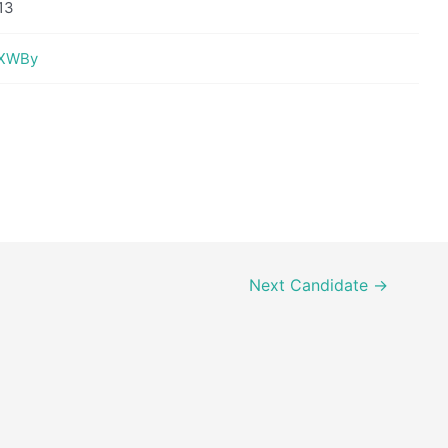
13
tBXWBy
Next Candidate
→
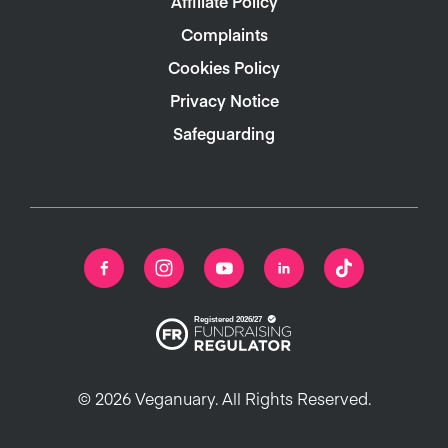
Affiliate Policy
Complaints
Cookies Policy
Privacy Notice
Safeguarding
© 2026 Veganuary. All Rights Reserved.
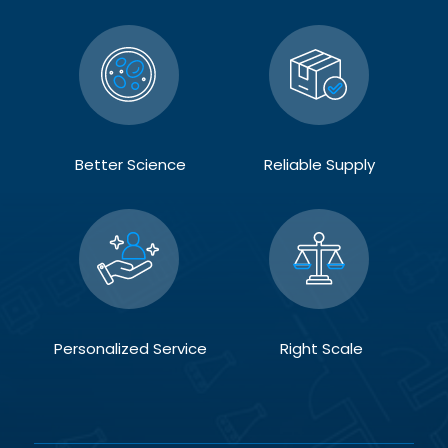
Better Science
Reliable Supply
Personalized Service
Right Scale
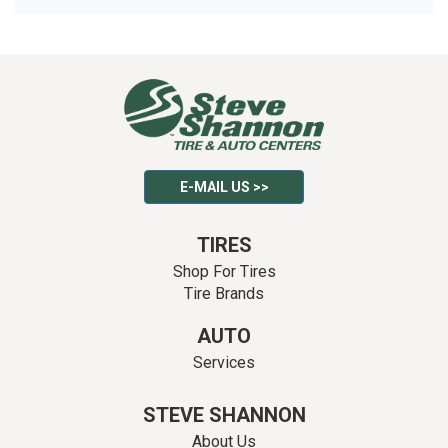
E-MAIL US >>
TIRES
Shop For Tires
Tire Brands
AUTO
Services
STEVE SHANNON
About Us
* * * * *
> Task: Please copy the lines exactly, beginning at the one containing "Personalized Service" and ending at the last line of the records above, both included, with the pictures left out.

> Output:
Personalized Service
Right Scale
E-MAIL US >>
TIRES
Shop For Tires
Tire Brands
AUTO
Services
STEVE SHANNON
About Us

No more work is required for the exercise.